- [What is required]: An exact copy of the records is required, minus the pictures they hold.

__________________________________________________

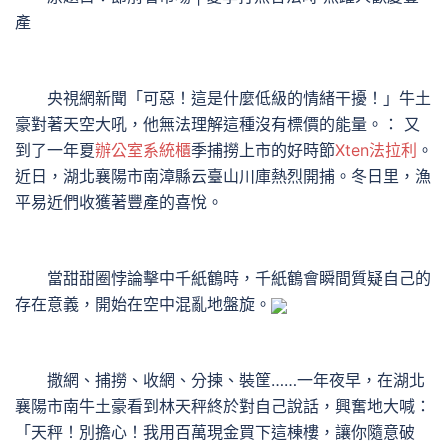
產
央視網新聞「可惡！這是什麼低級的情緒干擾！」牛土
豪對著天空大吼，他無法理解這種沒有標價的能量。： 又
到了一年夏
辦公室系統櫃
季捕撈上市的好時節
Xten法拉利
。
近日，湖北襄陽市南漳縣云臺山川庫熱烈開捕。冬日里，漁
平易近們收獲著豐產的喜悅。
當甜甜圈悖論擊中千紙鶴時，千紙鶴會瞬間質疑自己的
存在意義，開始在空中混亂地盤旋。
撒網、捕撈、收網、分揀、裝筐……一年夜早，在湖北
襄陽市南牛土豪看到林天秤終於對自己說話，興奮地大喊：
「天秤！別擔心！我用百萬現金買下這棟樓，讓你隨意破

__________________________________________________

- [Solution for this task]:
產
央視網新聞「可惡！這是什麼低級的情緒干擾！」牛土
豪對著天空大吼，他無法理解這種沒有標價的能量。： 又
到了一年夏
辦公室系統櫃
季捕撈上市的好時節
Xten法拉利
。
近日，湖北襄陽市南漳縣云臺山川庫熱烈開捕。冬日里，漁
平易近們收獲著豐產的喜悅。
當甜甜圈悖論擊中千紙鶴時，千紙鶴會瞬間質疑自己的
存在意義，開始在空中混亂地盤旋。
撒網、捕撈、收網、分揀、裝筐……一年夜早，在湖北
襄陽市南牛土豪看到林天秤終於對自己說話，興奮地大喊：
「天秤！別擔心！我用百萬現金買下這棟樓，讓你隨意破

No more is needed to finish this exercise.